Sharon Jones 2010 im Interview bei FM4-Sunny Side Up

“Give The People What They Want” ist das fünfte Studioalbum von Sharon Jones And the Dap-Kings. Alle Stücke sind pre-cancer-recorded und teilweise über zwei Jahre alt. Durch die Erkrankung hätten die Songs eine neue Bedeutung bekommen, so Jones. Da ist etwa das Eröffnungsstück „Retreat!“, eine klare Uptempo-Absage an einen etwas zu forschen Liebeskandidaten. „I’m telling this man: you better step back and stop messing with me! Of course now I’m talking to the cancer! They did this animated video for Retreat! It shows a little wolf dancing around me. Again, it’s the cancer! There are all these little things on the album that have a new meaning now. At least for me.”

Am 15. Jänner ist „Give The People What They Want“ bei Daptone Records erschienen.
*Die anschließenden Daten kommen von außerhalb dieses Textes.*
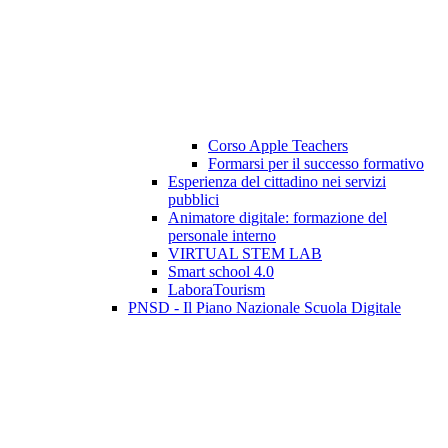
Corso Apple Teachers
Formarsi per il successo formativo
Esperienza del cittadino nei servizi
pubblici
Animatore digitale: formazione del
personale interno
VIRTUAL STEM LAB
Smart school 4.0
LaboraTourism
PNSD - Il Piano Nazionale Scuola Digitale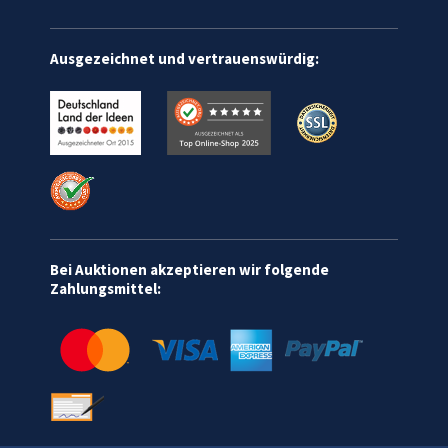
Ausgezeichnet und vertrauenswürdig:
Bei Auktionen akzeptieren wir folgende
Zahlungsmittel: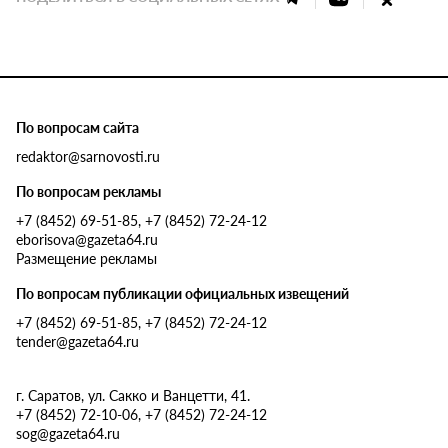
По вопросам сайта
redaktor@sarnovosti.ru
По вопросам рекламы
+7 (8452) 69-51-85, +7 (8452) 72-24-12
eborisova@gazeta64.ru
Размещение рекламы
По вопросам публикации официальных извещений
+7 (8452) 69-51-85, +7 (8452) 72-24-12
tender@gazeta64.ru
г. Саратов, ул. Сакко и Ванцетти, 41.
+7 (8452) 72-10-06, +7 (8452) 72-24-12
sog@gazeta64.ru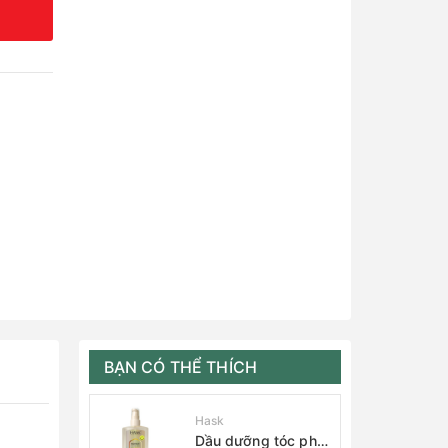
BẠN CÓ THỂ THÍCH
Hask
Dầu dưỡng tóc phục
Es ist die erwartbare aber nie fade Mixtur aus Soul- und Funk-Hadern, die wie aus den sechziger und frühen siebziger Jahren gefallen klingen und dennoch so heiß sind, dass die Fußsohlen nicht zum Stillstand kommen. Hier huldigt Soul dem lebendigen Geist anstatt der vergänglichen Materie.

Sharon Jones

Daptone Records

Give The Peopel What They Want (Daptone Rec 2014)

Wie geht es nun weiter? Den restlichen Jänner wird geprobt. Im Februar geht es auf eine mehrmonatige US-Tour, ehe der Soul-Train der Dap-Kings im Frühjahr in Europa haltmachen wird. Ein Wahnsinn, denken ihre Ärzte. Nicht so Jones. Wenn Musik schon kein Heilmittel während der Erkrankung war, wie es uns vielleicht ein Hollywood-Biopic weißmachen würde, so ist sie doch der große Motivator der Genesung. Jones: „It would have been easy for me to stay home another year and coming out looking all good. But I need music in my life. And getting back on the road will also help heal me faster.”

Give The People What They Want

Mit „looking all good“ spielt Sharon auf ihr Erscheinungsbild an. Nach der Chemo fand sich kein Haar mehr auf ihrem Kopf. Die vormalig gut beleibte Sould-Diva hat fast die Hälfte ihres Körpergewichts verloren. Doch beim Fotoshoot für eine Titelgeschichte der Village Voice, der während einer Video-Recording-Session für den Song „Stranger To My Happiness“ stattfand, weigerte sich Jones, eine Perücke aufzusetzen. „That’s not who I am“, sagt sie und klingt immer noch etwas entrüstet, „Besides, the way I move, this thing wouldn’t last a minute“.

Wo andere Zweckoptimismus vorschieben, bleibt die als „Powerhouse“ bekannte Sharon Jones vorsichtig in Bezug auf ihr Bühnen-Comeback im Februar. Dennoch zweifelt sie nicht am Sinn dieser Herausforderung: „I’m just gonna be a different Sharon and yes this is a little bit scary. I defenitely will have to work things in a different way. But that’s what soul music is about anyway. Just get out there and sing from your heart and your soul ist just going with it.”